Тут оба надолго умолкли. У Сары отчаянно зачесался нос, но поднять руку и потереть его она не осмелилась. Все мысли ее были заняты стараниями осмыслить подслушанный разговор.
Как же все это понять? Судя по сказанному, ее Мерлин – вправду тот самый Мерлин из древних преданий. Но если так, почему же он выглядит, словно ее одногодок? Почему он вообще еще жив? Живет в стволе дуба, в саду дяди Джейми, с отцом разговаривает…
– Я очень устал, Отец, – нарушил молчание Мерлин. – И спор этот длится давным-давно. Зимы слишком коротки. Только-только уйдешь в сновидения – глядь, а уже весна. Мне нужно отдохнуть подольше. Я это заслужил. Меня зовут Летние Звезды.
– Но любовь не пускает, – сказал незнакомец.
– Дуб не пускает, а не любовь. Я ведь не знал, что она – дерево.
– Знал. Но предпочел игнорировать эти знания – ведь тебе непременно нужно разгадать все до конца. Ведь мудрости Лосося, съевшего девять лесных орехов с девяти священных деревьев, тебе мало. Тебе же во что бы то ни стало нужно отведать плод каждого дерева самому!
– Я понял свою ошибку, Отец, – сказал Мерлин. – Довольно. Освободи меня.
– Не могу. Освободить тебя может только любовь.
Мерлин устало вздохнул.
– Меня невозможно найти, меня невозможно увидеть. Да, обо мне помнят, но в рыцарских романах все так перепутано, что человека за этими сказками не разглядеть никому. Кто же, скажи, меня полюбит?
Раздвинув ветви кустов, за которыми пряталась, Сара ступила на озаренную лунным лучом траву.

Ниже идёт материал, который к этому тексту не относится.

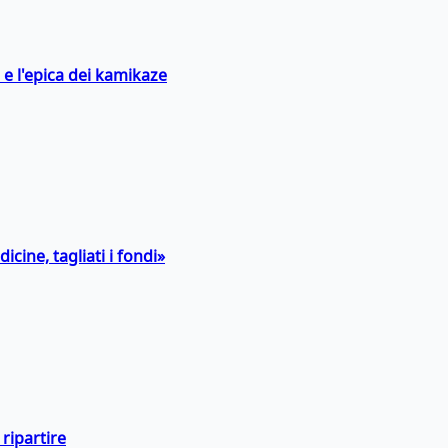
 e l'epica dei kamikaze
icine, tagliati i fondi»
ripartire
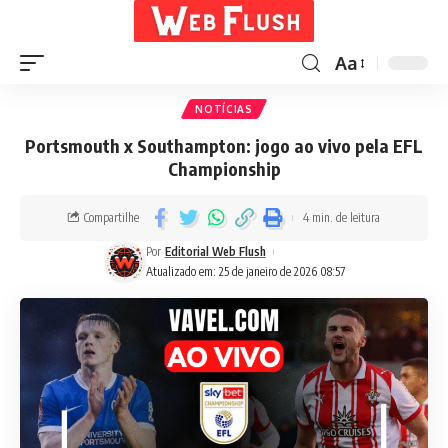
Aa
NOTÍCIAS
Portsmouth x Southampton: jogo ao vivo pela EFL
Championship
Compartilhe
4 min. de leitura
Por
Editorial Web Flush
Atualizado em: 25 de janeiro de 2026 08:57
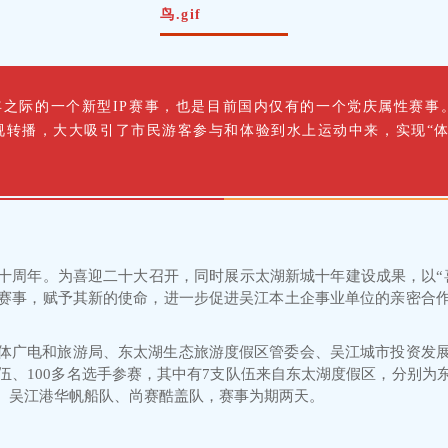
年之际的一个新型IP赛事，也是目前国内仅有的一个党庆属性赛
转播，大大吸引了市民游客参与和体验到水上运动中来，实现“体
十周年。为喜迎二十大召开，同时展示太湖新城十年建设成果，以“
赛事，赋予其新的使命，进一步促进吴江本土企事业单位的亲密合
体广电和旅游局、东太湖生态旅游度假区管委会、吴江城市投资发
伍、100多名选手参赛，其中有7支队伍来自东太湖度假区，分别
、吴江港华帆船队、尚赛酷盖队，赛事为期两天。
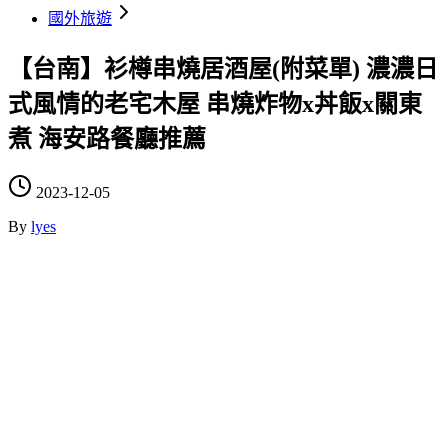
國外旅遊
【台南】衫樽串燒居酒屋(附菜單) 濃濃日
式風情的老宅木屋 串燒炸物x丼飯x關東
煮 海安路餐廳推薦
2023-12-05
By
lyes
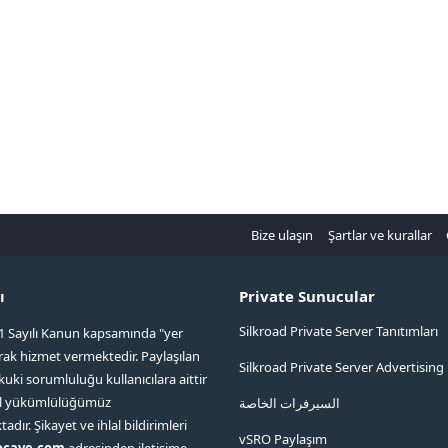
Bize ulaşın
Şartlar ve kurallar
ı
Private Sunucular
Silkroad Private Server Tanıtımları
1 Sayılı Kanun kapsamında "yer
arak hizmet vermektedir. Paylaşılan
Silkroad Private Server Advertising
kuki sorumluluğu kullanıcılara aittir
ol yükümlülüğümüz
السيرفرات الخاصة
ır. Şikayet ve ihlal bildirimleri
vSRO Paylaşım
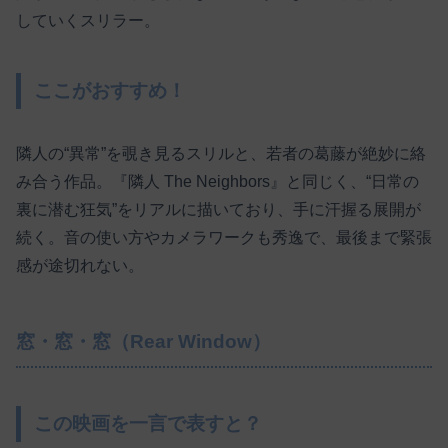
していくスリラー。
ここがおすすめ！
隣人の“異常”を覗き見るスリルと、若者の葛藤が絶妙に絡
み合う作品。『隣人 The Neighbors』と同じく、“日常の
裏に潜む狂気”をリアルに描いており、手に汗握る展開が
続く。音の使い方やカメラワークも秀逸で、最後まで緊張
感が途切れない。
窓・窓・窓（Rear Window）
この映画を一言で表すと？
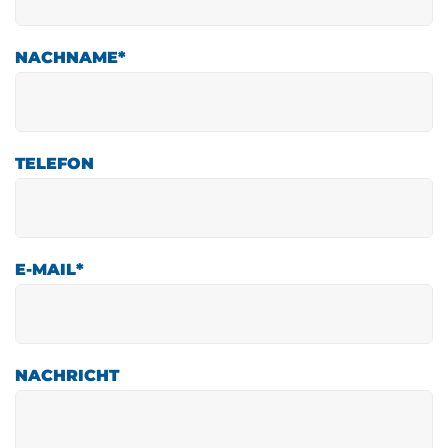
NACHNAME
*
TELEFON
E-MAIL
*
NACHRICHT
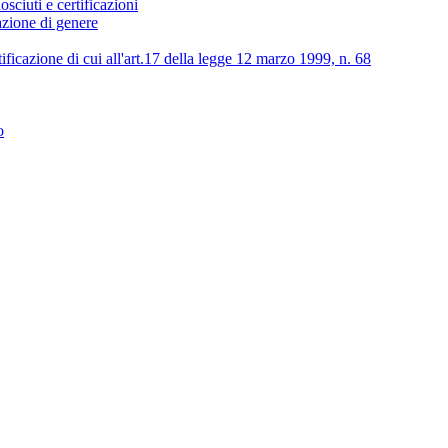
osciuti e certificazioni
lazione di genere
tificazione di cui all'art.17 della legge 12 marzo 1999, n. 68
o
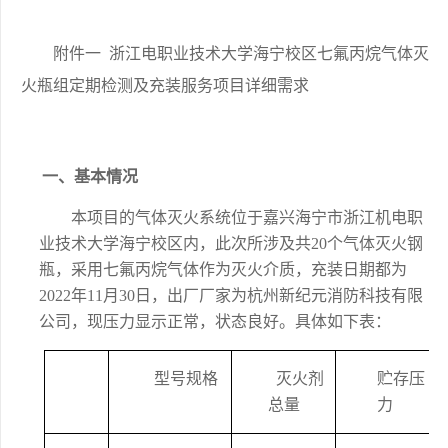
附件
一
浙江电职业技术
大学
海宁校区
七氟丙烷气体灭
火瓶组定期检测及充装服务项目详细需求
一、
基本情况
本项目的气体灭火系统位于嘉兴海宁市浙江机电职
业技术大学海宁校区内，此次所涉及共
20个气体灭火钢
瓶，采用七氟丙烷气体作为灭火介质，充装日期都为
2022年11月30日，出厂厂家为杭州新纪元消防科技有限
公司，现压力显示正常，状态良好。具体如下表：
型号规格
灭火剂
贮存压
总量
力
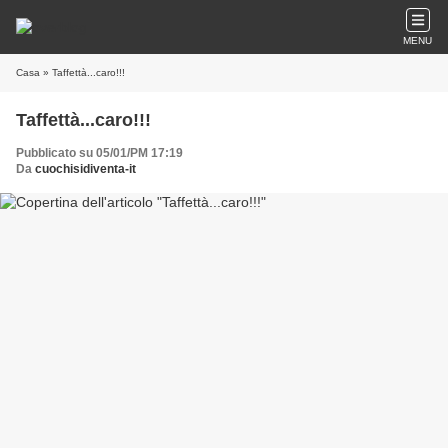
MENU
Casa
» Taffettà...caro!!!
Taffettà...caro!!!
Pubblicato su 05/01/PM 17:19
Da
cuochisidiventa-it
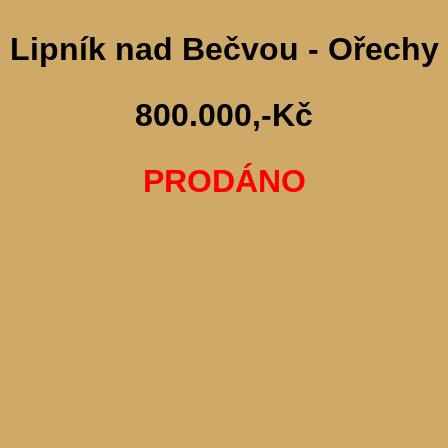
Lipník nad Bečvou - Ořechy
800.000,-Kč
PRODÁNO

– Я… – начала она, да тут же и осеклась.
Рыжеволосого мальчишки у дуба не оказалось. Под деревом стоял древний старик с глазами ее рыжего друга, а рядом – олень. Повернув к Саре увенчанную рогами голову, олень устремил на нее взгляд, под которым спина вмиг покрылась гусиной кожей. Долго смотрел олень ей в глаза, а затем развернулся, сверкнул рыжим боком в лунном луче и канул во тьму.
Дрожа с головы до ног, Сара прижала локти к бокам, обхватила ладонями плечи, но унять озноб не смогла.
Олень…
Это же невозможно! Да, сад всегда казался ей странным, куда просторнее отведенного под него участка земли, однако живущего в нем оленя Сара бы непременно заметила. Хотя… а как же насчет мальчишки, по ночам превращающегося в старика? Мальчишки, который взаправду, на самом деле живет в стволе дуба?
– Сара, – окликнул ее старик.
То был голос Мерлина. И взгляд Мерлина. Ее Мерлина, обернувшегося стариком.
– Ты… ты такой старый, – пролепетала Сара.
– Старше, чем ты можешь вообразить.
– Но…
– А к тебе я пришел, рассудив, что ты, весьма вероятно, будешь этому рада.
– Э-э…
– Скажи, ты всерьез говорила? – спросил Мерлин.
И тут Саре разом вспомнилось все. Сотня дней теплой сердечной дружбы. Бессчетные часы, проведенные в играх и тихих беседах. И, конечно, покой, пришедший на смену ночным страхам. Если ответить «да», Мерлин уйдет. Уйдет, и она потеряет друга. А ночные страхи… кто же тогда отгонит кошмары прочь? Ведь помочь ей сумел только он. Ни дяде Джейми, ни любому другому из жителей Дома это не удалось, как они ни старались.